BRITT, Iowa – The National Hobo Convention is definitely a unique summertime event, but it’s something that a north Iowa community has built their town around for years.
This was the 114th consecutive year that the Hobo Convention was hosted in Britt, Iowa, and board members with the convention committee say, they’re just getting started.
“We are very proud of our history with the hobos, and it’s important for us to keep that alive,” says Amy Boekelman, the convention president. Boekelman has been serving on the committee for a number of years, and says it’s an important event to keep around, since it’s one of the main outlets for bringing the hobo community back together.
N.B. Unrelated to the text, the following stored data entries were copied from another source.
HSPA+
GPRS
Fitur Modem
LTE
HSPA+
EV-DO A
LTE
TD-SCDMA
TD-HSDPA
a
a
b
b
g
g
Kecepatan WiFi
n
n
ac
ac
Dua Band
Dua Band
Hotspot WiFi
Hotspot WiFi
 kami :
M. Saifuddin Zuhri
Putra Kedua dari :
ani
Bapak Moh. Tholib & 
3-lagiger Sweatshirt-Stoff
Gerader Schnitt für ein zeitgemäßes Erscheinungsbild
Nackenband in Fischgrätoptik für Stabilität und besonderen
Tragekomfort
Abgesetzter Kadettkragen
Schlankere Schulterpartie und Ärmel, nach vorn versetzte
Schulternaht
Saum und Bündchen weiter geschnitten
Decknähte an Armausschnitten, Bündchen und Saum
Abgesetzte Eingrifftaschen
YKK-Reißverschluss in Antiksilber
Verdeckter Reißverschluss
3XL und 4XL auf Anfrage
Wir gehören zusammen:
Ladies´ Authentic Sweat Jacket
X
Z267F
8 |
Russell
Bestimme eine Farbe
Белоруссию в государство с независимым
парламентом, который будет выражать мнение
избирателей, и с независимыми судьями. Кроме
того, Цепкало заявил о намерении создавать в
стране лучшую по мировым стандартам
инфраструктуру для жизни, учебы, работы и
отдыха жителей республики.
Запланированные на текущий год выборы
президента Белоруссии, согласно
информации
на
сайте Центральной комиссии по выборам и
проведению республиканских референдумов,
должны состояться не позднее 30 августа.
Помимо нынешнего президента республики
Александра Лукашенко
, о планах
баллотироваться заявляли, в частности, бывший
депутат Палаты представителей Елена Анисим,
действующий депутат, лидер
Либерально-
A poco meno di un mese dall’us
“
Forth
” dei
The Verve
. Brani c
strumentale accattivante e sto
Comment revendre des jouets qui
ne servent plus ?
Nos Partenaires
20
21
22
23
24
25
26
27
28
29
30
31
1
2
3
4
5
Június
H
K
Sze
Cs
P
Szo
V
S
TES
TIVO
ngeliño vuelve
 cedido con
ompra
Connecticut Shorty was one of the many hobos who returned to Britt for the festivities. She tells us that over the years, she has ridden more than 5,000 miles of freight trains across the country. Even though she has retired from the rails, Shorty says the convention is the perfect way to “see friends from all over America,” and come together and honor the hobos who are no longer with them.
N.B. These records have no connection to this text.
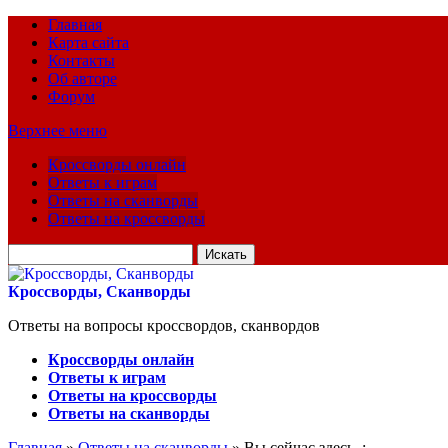
Главная
Карта сайта
Контакты
Об авторе
Форум
Верхнее меню
Кроссворды онлайн
Ответы к играм
Ответы на сканворды
Ответы на кроссворды
Искать
для:
Кроссворды, Сканворды
Ответы на вопросы кроссвордов, сканвордов
Кроссворды онлайн
Ответы к играм
Ответы на кроссворды
Ответы на сканворды
Главная
»
Ответы на сканворды
» Вы сейчас здесь :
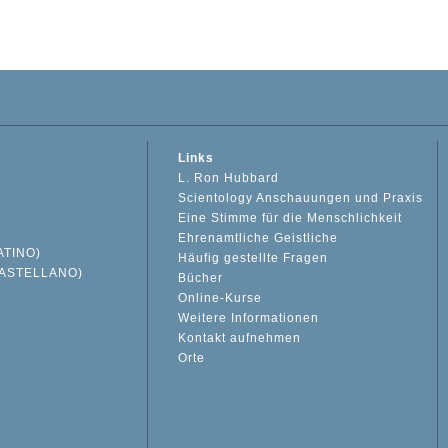
Links
L. Ron Hubbard
Scientology Anschauungen und Praxis
Eine Stimme für die Menschlichkeit
Ehrenamtliche Geistliche
ATINO)
Häufig gestellte Fragen
ASTELLANO)
Bücher
Online-Kurse
Weitere Informationen
S
Kontakt aufnehmen
Orte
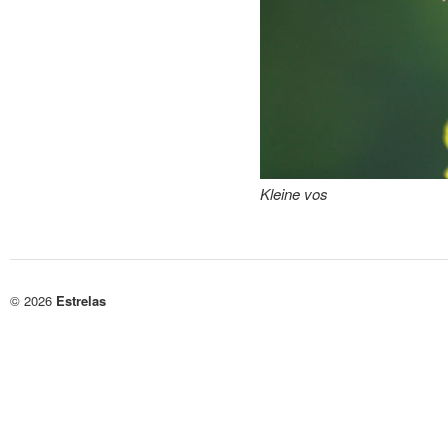
Kleine vos
© 2026
Estrelas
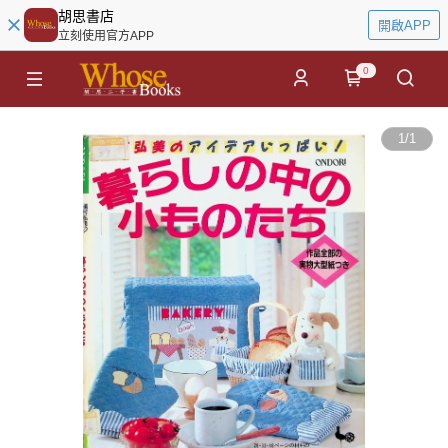
胡思書店
開啟APP
立刻使用官方APP
0
1
/
1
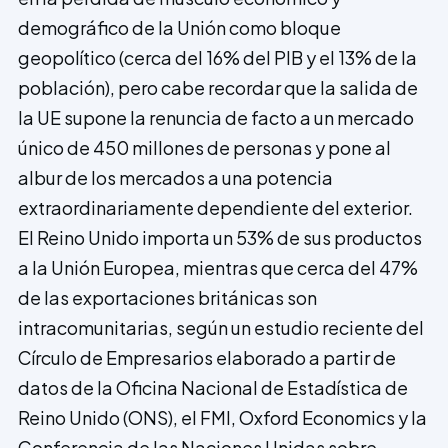
demográfico de la Unión como bloque
geopolítico (cerca del 16% del PIB y el 13% de la
población), pero cabe recordar que la salida de
la UE supone la renuncia de facto a un mercado
único de 450 millones de personas y pone al
albur de los mercados a una potencia
extraordinariamente dependiente del exterior.
El Reino Unido importa un 53% de sus productos
a la Unión Europea, mientras que cerca del 47%
de las exportaciones británicas son
intracomunitarias, según un estudio reciente del
Círculo de Empresarios elaborado a partir de
datos de la Oficina Nacional de Estadística de
Reino Unido (ONS), el FMI, Oxford Economics y la
Conferencia de las Naciones Unidas sobre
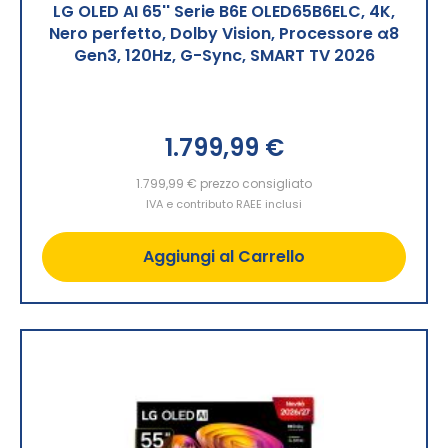
LG OLED AI 65'' Serie B6E OLED65B6ELC, 4K,
Nero perfetto, Dolby Vision, Processore α8
Gen3, 120Hz, G-Sync, SMART TV 2026
1.799,99 €
1.799,99 €
prezzo consigliato
IVA e contributo RAEE inclusi
Aggiungi al Carrello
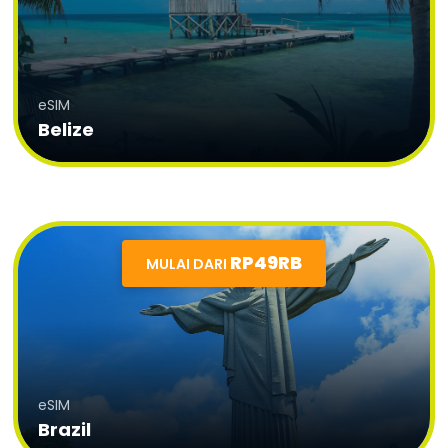
eSIM
Belize
RP49RB
MULAI DARI
eSIM
Brazil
Just outside of the downtown area, there is a cemetery specifically reserved for hobos who have “taken the westbound train,” or passed away over the years. Shorty tells us it’s always bittersweet to be back in north Iowa since the first time she came to the area was to honor her father, Connecticut Slim, and bury him in the hobo cemetery.
These days, hobos are traveling less and less by train, but the little bit of travel they continue to do is all a part of an effort to give back to the community of Britt. “Most of us in the hobo community spend a whole year promoting Britt trying to get people to come to the area,” Shorty says.